Thursday, July 25, 2013

The value of your opinion

I have published apps and games for Microsoft Windows Phone, and I update them in a regular basis. Most of the time is because a bug is found, sometimes is a new feature or just because I am trying something new. It helps to keep things moving and people thank you for that.

However, I never had to protect an app or a game from human stupidity. Until now.

Software developers learn  over time how to deal with the final user - in some measure - and I must admit is not easy; as programmers we are not trained to deal with them, is usually another person's job. But when it comes to phone/tablet apps, that individual is you, because as an 'indie' developer you are too close to the complete production line.

I classify the users like this:

  1. The happy mute
  2. The unhappy mute
  3. The fan
  4. The hater
  5. The stupid

The mute ones...

There are always people that either like or don't like your app or website, or tool, but they just don't say anything. This is good and bad, you don't get bad reviews, but that implies you are not getting feedback that is always good. But the worst part is the that the ones that like your app, but are too lazy to upvote it or comment about it, they just don't help either. 

The fan and the hater...

The fans and haters are a necessary part of anything that exist in the planet, but when it comes to technology, they go to the extreme, however they are easy to spot and you can easily bash them, as most of the time they arguments are pointless. Of course, they can hurt you  a bit, mainly because haters are more effusive and active than fans... but hey, there is no such thing as bad publicity right? (or so they say)

Now... the stupid.

This is the kind of user that is impossible to please, and is quite common in the mobile app business. Any app that you find in the Microsoft Store, Apple Store or Google Play, has negative reviews that are written by this type of users. People that downloaded an app, did not read the instructions or have no idea what the app is for but they go and trash the app.

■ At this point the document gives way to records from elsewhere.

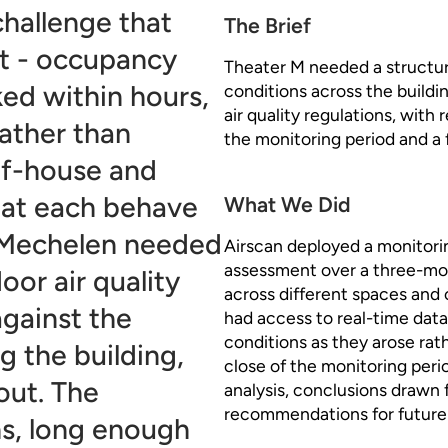
challenge that
The Brief
't - occupancy
Theater M needed a structur
ed within hours,
conditions across the buildi
air quality regulations, with
ather than
the monitoring period and a f
-of-house and
hat each behave
What We Did
n Mechelen needed
Airscan deployed a monitori
assessment over a three-mont
oor air quality
across different spaces and
against the
had access to real-time dat
conditions as they arose rath
g the building,
close of the monitoring peri
out. The
analysis, conclusions drawn 
recommendations for futur
s, long enough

I have seen many cool apps being trashed by this type of pseudo-users, like a torrent download app, that is downvoted because it does not play a song, or downloading an app that does not provide services in the country where the user is located. Even an apps like Flipboard, downvoted by a user that is trying to use it in a hacked phone that barely works, or simply because the user's phone is crashing by itself or  has no space left and is behaving slow.

There are restrictions on what is possible on the phones as in any platform, that's why many apps explicitly say on the description something like:

1) this app can not delete photos from your phone
2) this app can not add videos to your phone
3) this app can not play videos or photos from your SD card
4) this app can not control the Mars Rover

and so on..

Whenever we - the developers - hit a limitation in a platform, we either find a workaround or describe the limitation to the user. If we take the time to do so, we should be able to expect something reciprocal from the users.

The value of your opinion

I think that everybody has the right to give an opinion (even haters), however I am strongly convinced that the value of such opinion has to be taken into consideration. On the internet, there is little room for that. Although many web sites allow people to rate what others say. 

On  websites like MSN you can downvote/upvote a comment on an article - that's a start -and you can also answer to those guys. 

On 'The Code Project' you can answer back and rate with a value (1-5) any answer or comment, you are also forced to justify any score from 1-3. And the system weights the points taken based on the voter's reputation points. The system is not perfect, because some users have a million points just for spending time posting on every forum and making jokes all day, and no points for writing an article or publishing something. But still, better than the model used on the app stores.

On Amazon, people can vote and comment on other's reviews. That seems fair. And I think is simplistic enough to be used on the app stores, and we should definitely move into that direction.

You must earn the value of your opinion.